Sejarah baju daster sendiri bisa ditelusuri kembali ke masa kolonial Belanda di Indonesia. Pada saat itu, pakaian yang digunakan oleh para wanita pribumi adalah sarung dan kebaya. Namun, para ibu rumah tangga mulai menciptakan pakaian yang lebih praktis untuk digunakan sehari-hari, dan itulah awal mula munculnya baju daster.
Menurut sejarawan mode Indonesia, Dewi Hughes, baju daster mulai populer di kalangan wanita Indonesia pada tahun 1950-an. “Baju daster menjadi simbol dari perempuan Indonesia yang kuat dan mandiri, karena mereka bisa tetap cantik dan nyaman saat berada di rumah,” ungkap Dewi.

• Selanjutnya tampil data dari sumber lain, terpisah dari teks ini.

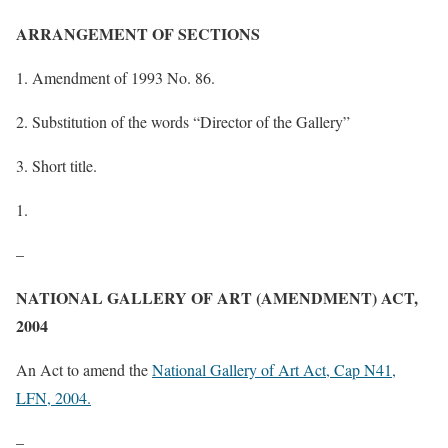
ARRANGEMENT OF SECTIONS
1. Amendment of 1993 No. 86.
2. Substitution of the words “Director of the Gallery”
3. Short title.
–
NATIONAL GALLERY OF ART (AMENDMENT) ACT,
2004
An Act to amend the
National Gallery of Art Act, Cap N41,
LFN, 2004.
–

Makna dari baju daster sendiri juga sangat dalam dalam budaya Indonesia. Banyak orang percaya bahwa baju daster merupakan simbol dari kehangatan dan kebersamaan dalam sebuah keluarga. Ketika seorang wanita mengenakan baju daster, itu artinya ia sedang berada di lingkungan yang penuh kasih sayang dan kedamaian.

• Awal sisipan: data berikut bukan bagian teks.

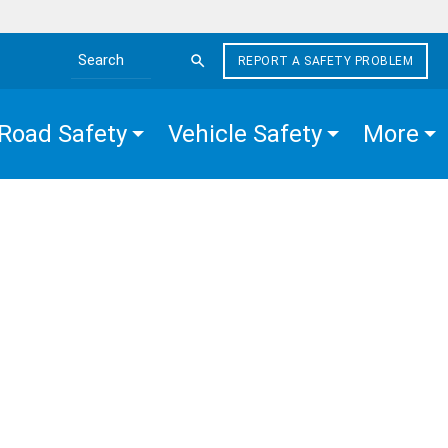
REPORT A SAFETY PROBLEM
Search the site
Road Safety
Vehicle Safety
More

Menurut antropolog budaya, Prof. Dr. Soedjatmoko, baju daster juga mencerminkan kepribadian seseorang. “Pakaian yang dipilih seseorang saat berada di rumah bisa menunjukkan siapa dirinya sebenarnya. Baju daster adalah cara bagi seseorang untuk mengekspresikan diri tanpa harus berpura-pura,” jelas Prof. Soedjatmoko.
Hingga saat ini, baju daster masih tetap menjadi pilihan pakaian yang populer di kalangan wanita Indonesia. Banyak desainer tanah air yang mulai menciptakan baju daster dengan desain yang lebih modern dan trendy, sehingga tetap bisa digunakan dengan bangga di berbagai kesempatan.

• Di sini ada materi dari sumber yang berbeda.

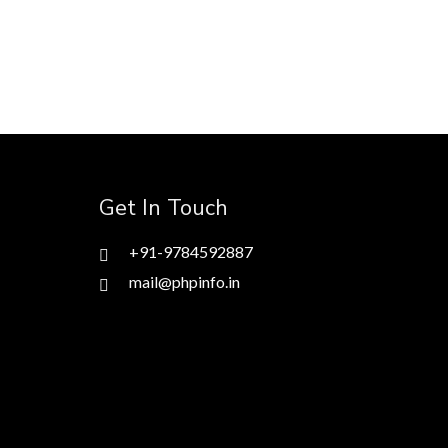
Get In Touch
+91-9784592887
mail@phpinfo.in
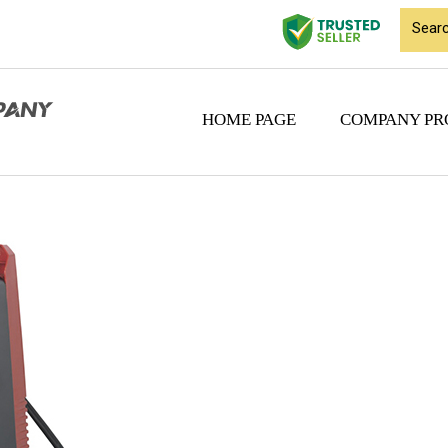
HOME PAGE
COMPANY PR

Dengan sejarah dan makna yang begitu kaya, tidak heran jika baju daster terus menjadi bagian tak terpisahkan dari budaya Indonesia. Jadi, jangan ragu untuk tetap mengenakan baju daster di rumah, karena selain nyaman, baju tersebut juga mengandung nilai-nilai luhur dalam budaya kita.